Primary Phthalo Blue Color Palette.
Phthalocyanine blue is a permanent pigment which is unaffected by light, heat, and chemicals. It is used as a colorant in inks, enamels, plastics, paints, chalks, leather, pencils, and photographs. In industry, phthalocyanine blue has replaced all other blue pigments for use in coatings because it is lightfast as well as resistant to chemicals and clumping.
Note: The use of flake white and other compounds which contain lead has been given considerable attention; most published discussions include warnings regarding their toxic effects. These materials may be handled with perfect safety if the hands and fingernails are well cleaned after using them, and if one is careful not to breathe or swallow dust. Lead is a cumulative poison; that is, if small amounts are absorbed into the human body there is not an apparent effect; the toxic effect is built up over time by added quantities.

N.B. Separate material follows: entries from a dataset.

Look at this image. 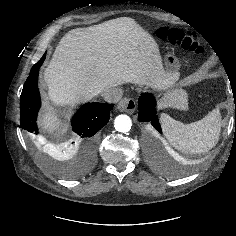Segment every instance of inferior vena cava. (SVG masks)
<instances>
[{
  "instance_id": "obj_1",
  "label": "inferior vena cava",
  "mask_w": 236,
  "mask_h": 236,
  "mask_svg": "<svg viewBox=\"0 0 236 236\" xmlns=\"http://www.w3.org/2000/svg\"><path fill=\"white\" fill-rule=\"evenodd\" d=\"M123 92L120 88H110L103 92L102 96L108 103H117L121 100Z\"/></svg>"
}]
</instances>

Workers in factories which produce these products, and house painters who use them, do not contract lead poisoning if conditions are such as to permit the usual precautions. White lead is only poisonous if swallowed or inhaled; on the whole some claim its hazard has been exaggerated. Ordinarily artists use flake white only as an oil color. It should never be handled in dry powder form.
I taught all my students to be overly safe than sorry. Hence, when I deal with potentially hazardess chemicals I make sure my eyes, nose and mouth are covered with a face mask, wear rubber gloves, a laboratory coat and moreover, that I do my artwork in a well ventilated studio or room. In fact, my studio contains a bathroom/shower, where I can shower and/or wash my hands, if I need to because of a spillage. Once I finish my artwork for the day, I always wash my hands in order for me to enjoy the rest of the evening at home.
Reference:
[1] The Artist's Handbook of Materials and Techniques, R. Mayer (ed. E. Smith) 4th Edition, Faber and Faber, London (1981).